Department of Health and Human Services logoDepartment of Health and Human Services

Public Health Service
Food and Drug Administration
 

New York District
158 - 15 Liberty Avenue
Jamaica, New York 11433-1034 


December 4, 2007


WARNING LETTER


CERTIFIED MAIL
RETURN RECEIPT REQUESTED

Ref: NYK-2008-01



Richard Martin
President
Wild Edibles, Inc.
21-51 Borden Avenue
Long Island City, NY 11101


Dear Mr. Martin:


We inspected your seafood processing facility, Wild Edibles, Inc. located at 21-51 Borden Avenue, Long Island City, NY 11101 on October 9 and 15, 2007. We found that you have a serious violation of the seafood Hazard Analysis and Critical Control Point (HACCP) regulation, Title 21, Code of Federal Regulations, Part 123, and the Current Good Manufacturing Practice regulation for foods, Title 21, Code of Federal Regulations, Part 110 (21 CFR 123 & 110). In accordance with 21 CFR 123.6(g), failure of a processor of fish or fishery products to have and implement a HACCP plan that complies with this section or otherwise operate in accordance with the requirements of Part 123, renders the fish or fishery products adulterated within the meaning of Section 402(a)(4) of the Federal Food, Drug, and Cosmetic Act (the Act), 21 U.S.C. § 342(a)(4). Accordingly, your scombroid-forming species including tuna, mahi-mahi, bluefish and escolar are adulterated, in that they have been prepared, packed, or held under insanitary conditions whereby they may have been rendered injurious to health. You may find the Act, the seafood HACCP regulation and the Fish and Fisheries Products Hazards & Controls Guidance through links in FDA's home page at www.fda.gov.

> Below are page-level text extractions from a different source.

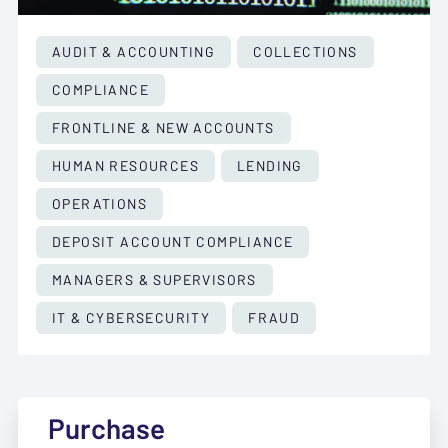
AUDIT & ACCOUNTING
COLLECTIONS
COMPLIANCE
FRONTLINE & NEW ACCOUNTS
HUMAN RESOURCES
LENDING
OPERATIONS
DEPOSIT ACCOUNT COMPLIANCE
MANAGERS & SUPERVISORS
IT & CYBERSECURITY
FRAUD
Purchase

Your significant violation was as follows:


• You must implement the recordkeeping system that you listed in your HACCP plan for histamine products, to comply with 21 CFR 123 .6(b). However, your firm did not record monitoring observations at the receiving and storage critical control points (CCPs to control histamine formation listed in your HACCP plan for scombroid species).
 

Specifically, your HACCP plan for histamine-producing species directs the monitoring and recording of temperatures at the receiving and storage critical control points. According to your general manager, this has not been done in years. The controls prescribed in this plan have been applied to your firm's receipt and storage of shellfish, and not the receipt and storage of histamine-producing species, such as tuna, mahi-mahi, bluefish and escolar, processed by your firm.


We may take further action if you do not promptly correct this violation. For instance, we may take further action to seize your product(s) and/or enjoin your firm from operating.


You should respond in writing within fifteen (15) working days from your receipt of this letter. Your response should outline. the specific things you are doing to correct this violation. You should include in your response documentation such as HACCP and verification records, or other useful information that would assist us in evaluating your corrections. If you cannot complete all corrections before you respond, you should explain the reason for your delay and state when you will correct any remaining violations.


This letter may not list all the violations at your facility. You are responsible for ensuring that your processing plant operates in compliance with the Act, the seafood HACCP regulation (21 CFR Part 123) and the Current Good Manufacturing Practice regulation (21 CFR Part 110). You also have a responsibility to use procedures to prevent further violations of the Act and all applicable regulations.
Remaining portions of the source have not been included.